Figure 18: Orthotopic tumors are high grade oligodendroglioma. H&E stained sections of a

representative spontaneous oligodendroglioma (A-C) and an orthotopic tumor derived from S100ß- verbB, p53-/- cancer stem cells (D-F) after formalin fixation and paraffin embedding. Histopathologic features are characteristic for high grade oligodendroglioma as indicated by a high cellularity, high mitotic index, diffuse invasion, subpial infiltration (arrow in A) and the characteristic “fried egg” appearance of cells, i.e. empty zones around the cell nuclei (black arrows in C, F). Orthotopic tumors showing rhythmic pallisading of nuclei, a pattern typical for human oligodendroglioma (E). Scale bars in (A,D) 600 µm, in (B,E) 300 µm, in (C,F) 100 µm.

Part 2 - Results To conclusively demonstrate the stemness of oligodendroglioma derived cancer stem cells, I performed sequential transplantation experiments (Figure 19). This was done in analogy to the classical repopulation experiment used to identify true hematopoietic stem cells (Bock et al, 1999). Cultured tumor derived progenitor cells (primary cancer stem cells) were transplanted into FvB/N mice to establish a tumor. At the first sign of neurological impairment animals were sacrificed and the tumor mass was dissected out taking care not to include stem cell enriched regions like the SVZ. The tumor cells were then enzymatically dissociated and cultured under conditions identical to those used to establish tumor stem cell lines from the original oligodendroglioma. This resulted in the establishment of secondary cancer stem cell lines which were intracranially injected into new recipients again developing brain tumors. As before, cancer stem cells were isolated and re-cultured (tertiary cancer stem cells) followed by transplantation into new recipients. CSCs from orthotopic tumors were sequentially transplanted for 4 passages demonstrating their malignant potential and in vivo self renewing potential (Figure20).

Figure 19: Evaluation of the tumorigenicity of oligodendroglioma derived stem cells.

Tumorigenicity was determined by injecting oligodendroglioma-derived neural stem cells in the forebrain of FvB/N mice. Secondary cancer stem cells were isolated and re-cultured from orthotopic tumors and transplanted into new recipients. CSCs were successfully transplanted for several passages demonstrating their malignancy and in vivo self-renewing potential.
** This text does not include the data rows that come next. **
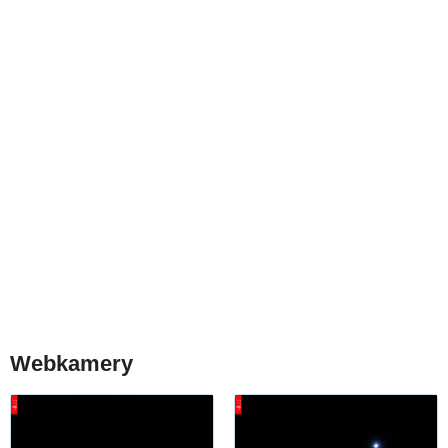
Webkamery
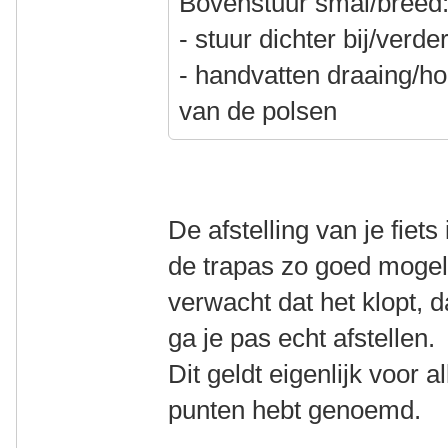
Bovenstuur smal/breed
- stuur dichter bij/verd
- handvatten draaing/h
van de polsen
De afstelling van je fiets
de trapas zo goed mogeli
verwacht dat het klopt, 
ga je pas echt afstellen.
Dit geldt eigenlijk voor a
punten hebt genoemd.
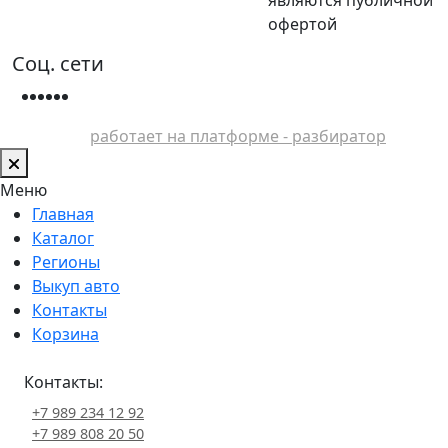
офертой
Соц. сети
работает на платформе - разбиратор
Меню
Главная
Каталог
Регионы
Выкуп авто
Контакты
Корзина
Контакты:
+7 989 234 12 92
+7 989 808 20 50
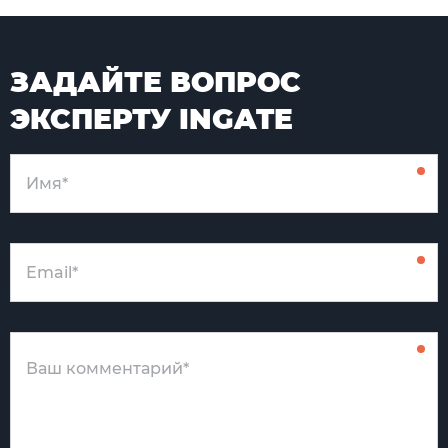
ЗАДАЙТЕ ВОПРОС
ЭКСПЕРТУ INGATE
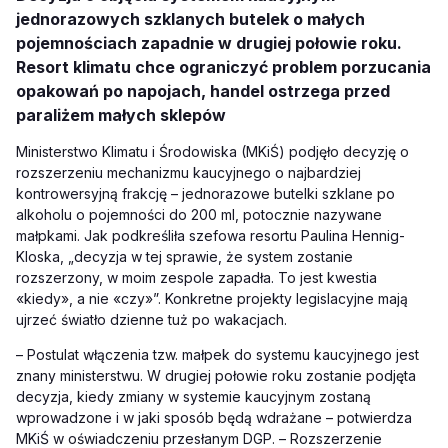
jednorazowych szklanych butelek o małych
pojemnościach zapadnie w drugiej połowie roku.
Resort klimatu chce ograniczyć problem porzucania
opakowań po napojach, handel ostrzega przed
paraliżem małych sklepów
Ministerstwo Klimatu i Środowiska (MKiŚ) podjęło decyzję o
rozszerzeniu mechanizmu kaucyjnego o najbardziej
kontrowersyjną frakcję – jednorazowe butelki szklane po
alkoholu o pojemności do 200 ml, potocznie nazywane
małpkami. Jak podkreśliła szefowa resortu Paulina Hennig-
Kloska, „decyzja w tej sprawie, że system zostanie
rozszerzony, w moim zespole zapadła. To jest kwestia
«kiedy», a nie «czy»”. Konkretne projekty legislacyjne mają
ujrzeć światło dzienne tuż po wakacjach.
– Postulat włączenia tzw. małpek do systemu kaucyjnego jest
znany ministerstwu. W drugiej połowie roku zostanie podjęta
decyzja, kiedy zmiany w systemie kaucyjnym zostaną
wprowadzone i w jaki sposób będą wdrażane – potwierdza
MKiŚ w oświadczeniu przesłanym DGP. – Rozszerzenie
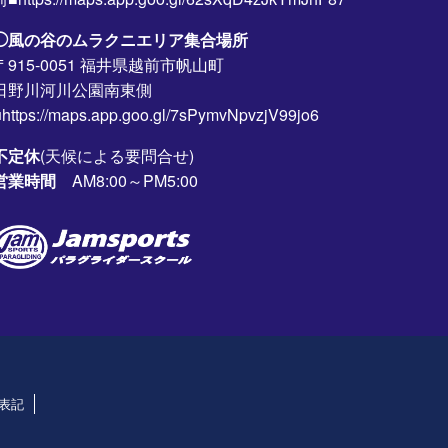
◯風の谷のムラクニエリア集合場所
〒915-0051 福井県越前市帆山町
日野川河川公園南東側
https://maps.app.goo.gl/7sPymvNpvzjV99jo6
不定休
(天候による要問合せ)
営業時間
AM8:00～PM5:00
表記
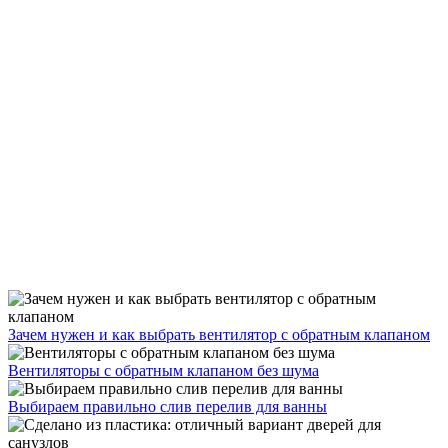
Зачем нужен и как выбрать вентилятор с обратным клапаном
Вентиляторы с обратным клапаном без шума
Выбираем правильно слив перелив для ванны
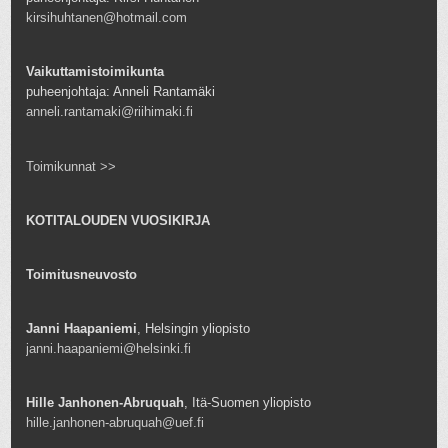
kirsihuhtanen@hotmail.com
Vaikuttamistoimikunta
puheenjohtaja: Anneli Rantamäki
anneli.rantamaki@riihimaki.fi
Toimikunnat >>
KOTITALOUDEN VUOSIKIRJA
Toimitusneuvosto
Janni Haapaniemi
, Helsingin yliopisto
janni.haapaniemi@helsinki.fi
Hille Janhonen-Abruquah
, Itä-Suomen yliopisto
hille.janhonen-abruquah@uef.fi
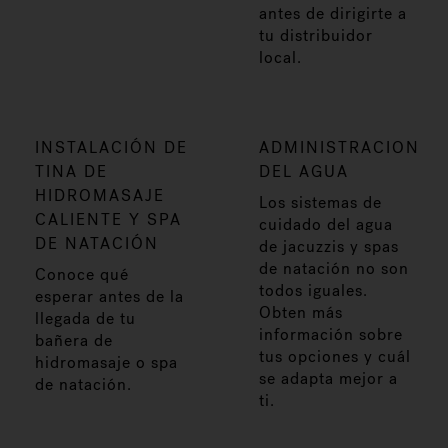
antes de dirigirte a
tu distribuidor
local.
INSTALACIÓN DE
ADMINISTRACION
TINA DE
DEL AGUA
HIDROMASAJE
Los sistemas de
CALIENTE Y SPA
cuidado del agua
DE NATACIÓN
de jacuzzis y spas
de natación no son
Conoce qué
todos iguales.
esperar antes de la
Obten más
llegada de tu
información sobre
bañera de
tus opciones y cuál
hidromasaje o spa
se adapta mejor a
de natación.
ti.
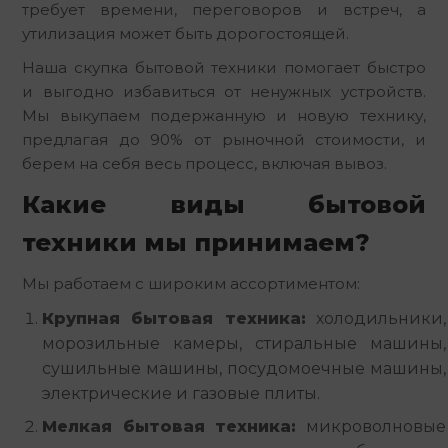
требует времени, переговоров и встреч, а
утилизация может быть дорогостоящей.
Наша скупка бытовой техники помогает быстро
и выгодно избавиться от ненужных устройств.
Мы выкупаем подержанную и новую технику,
предлагая до 90% от рыночной стоимости, и
берем на себя весь процесс, включая вывоз.
Какие виды бытовой
техники мы принимаем?
Мы работаем с широким ассортиментом:
Крупная бытовая техника:
холодильники,
морозильные камеры, стиральные машины,
сушильные машины, посудомоечные машины,
электрические и газовые плиты.
Мелкая бытовая техника:
микроволновые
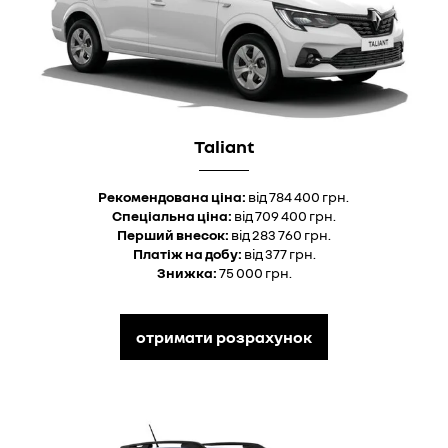
Taliant
Рекомендована ціна:
від 784 400 грн.
Спеціальна ціна:
від 709 400 грн.
Перший внесок:
від 283 760 грн.
Платіж на добу:
від 377 грн.
Знижка:
75 000 грн.
отримати розрахунок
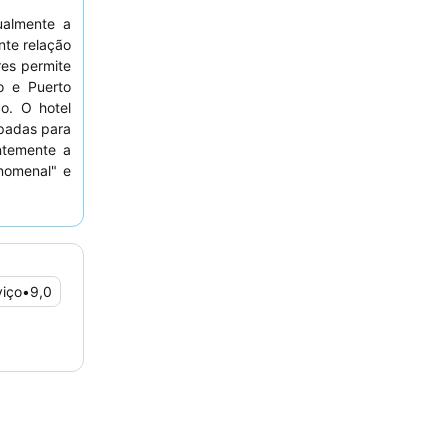
ualmente a
nte relação
es permite
o e Puerto
o. O hotel
padas para
ntemente a
nomenal" e
tadia mais
arto virado
viço
•
9,0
It is noteworthy that tumors developed even faster (within 2 weeks; Figure 20) with CSCs isolated from tumors of later passages suggesting that these cells became more aggressive maybe due to accumulation of additional mutations during culturing and serial implantation. In addition, particularly aggressive cells could have been selected upon transplantation, tumor growth and culturing. Notably, CSCs from orthotopic tumors cultured under same conditions as their parental cell line retained their self-renewing capacity and multipotentiality after transplantation and re-culturing (data not shown). Together, the successful serial development of oligodendroglioma-like tumors provided evidence that I have indeed isolated cancer stem cells.

Figure 20: Survival upon sequential intracranial injection of tumor derived stem cells. Animals

challenged with cancer stem cells isolated from a parental tumor usually died within 3 weeks (blue line). Secondary tumorspheres were re-cultured from these orthotopic tumors and transplanted into new recipients. Note that tumor formation occurs much faster with cells from the secondary (green line) or tertiary tumor (black line). Normal stem cells from the subventricular zone of wild type mice were injected as controls and never developed tumors.